From dea729636c8737a5651755a54cd9bad55af6a414 Mon Sep 17 00:00:00 2001
From: scosman <scosman@users.noreply.github.com>
Date: Wed, 3 Dec 2025 13:34:00 -0500
Subject: [PATCH 1/3] New timing logger, for use with the timing viz tool

---
 app/desktop/dev_server.py                     |   2 +-
 .../adapters/model_adapters/base_adapter.py   |  12 ++
 .../model_adapters/litellm_adapter.py         |   7 +-
 libs/core/kiln_ai/utils/test_timing_logger.py | 124 ++++++++++++++++++
 libs/core/kiln_ai/utils/timing_logger.py      |  69 ++++++++++
 5 files changed, 212 insertions(+), 2 deletions(-)
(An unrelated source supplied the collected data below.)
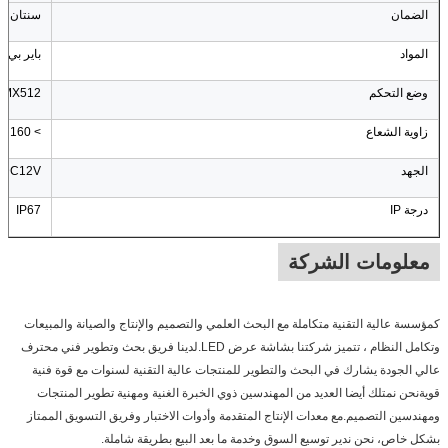
الضمان
سنتان
المواد
باير بي 
وضع التحكم
DMX512
زاوية الشعاع
> 160
الجهد
DC12V
درجة IP
IP67
معلومات الشركة
كمؤسسة عالية التقنية متكاملة مع البحث العلمي والتصميم والإنتاج والصيانة والمبيعات
وتكامل النظام ، تتميز شركتنا بشاشة عرض LED.لدينا فريق بحث وتطوير فني محترف
عالي الجودة يشارك في البحث والتطوير للمنتجات عالية التقنية لسنوات مع قوة فنية
قويةنحن نمتلك أيضا العديد من المهندسين ذوي الخبرة الغنية ومهنية تطوير المنتجات
ومهندسين التصميم.مع معدات الإنتاج المتقدمة وأدوات الاختبار وفريق التسويق الممتاز
بشكل خاص، نحن ندير توسيع السوق وخدمة ما بعد البيع بطريقة شاملة.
 create mode 100644 libs/core/kiln_ai/utils/test_timing_logger.py
 create mode 100644 libs/core/kiln_ai/utils/timing_logger.py

diff --git a/app/desktop/dev_server.py b/app/desktop/dev_server.py
index 88dc5047b..5763e8a81 100644
--- a/app/desktop/dev_server.py
+++ b/app/desktop/dev_server.py
@@ -15,7 +15,7 @@
 dev_app = make_app()
 
 os.environ["DEBUG_EVENT_LOOP"] = "true"
-
+os.environ["KILN_SHOW_TIMING"] = "true"
 
 if __name__ == "__main__":
     setup_resource_limits()
diff --git a/libs/core/kiln_ai/adapters/model_adapters/base_adapter.py b/libs/core/kiln_ai/adapters/model_adapters/base_adapter.py
index cce9b4a60..10949fdbb 100644
--- a/libs/core/kiln_ai/adapters/model_adapters/base_adapter.py
+++ b/libs/core/kiln_ai/adapters/model_adapters/base_adapter.py
@@ -30,6 +30,7 @@
 from kiln_ai.tools.tool_registry import tool_from_id
 from kiln_ai.utils.config import Config
 from kiln_ai.utils.open_ai_types import ChatCompletionMessageParam
+from kiln_ai.utils.timing_logger import time_operation
 
 
 @dataclass
@@ -99,6 +100,17 @@ async def invoke_returning_run_output(
         input: InputType,
         input_source: DataSource | None = None,
     ) -> Tuple[TaskRun, RunOutput]:
+        with time_operation("invoke_task", self.task.name):
+            return await self.invoke_returning_run_output_core(input, input_source)
+
+    async def invoke_returning_run_output_core(
+        self,
+        input: InputType,
+        input_source: DataSource | None = None,
+    ) -> Tuple[TaskRun, RunOutput]:
+        """
+        Core implementation of invoke_returning_run_output. Wrapped by time_operation to log the time it takes.
+        """
         # validate input, allowing arrays
         if self.input_schema is not None:
             validate_schema_with_value_error(
diff --git a/libs/core/kiln_ai/adapters/model_adapters/litellm_adapter.py b/libs/core/kiln_ai/adapters/model_adapters/litellm_adapter.py
index 33828ac18..9ef617976 100644
--- a/libs/core/kiln_ai/adapters/model_adapters/litellm_adapter.py
+++ b/libs/core/kiln_ai/adapters/model_adapters/litellm_adapter.py
@@ -46,6 +46,7 @@
     ChatCompletionMessageParam,
     ChatCompletionToolMessageParamWrapper,
 )
+from kiln_ai.utils.timing_logger import time_operation
 
 MAX_CALLS_PER_TURN = 10
 MAX_TOOL_CALLS_PER_TURN = 30
@@ -641,7 +642,11 @@ async def process_tool_calls(
             async def run_tool_and_format(
                 t=tool, c=context, args=parsed_args, tc_id=tool_call.id
             ):
-                result = await t.run(c, **args)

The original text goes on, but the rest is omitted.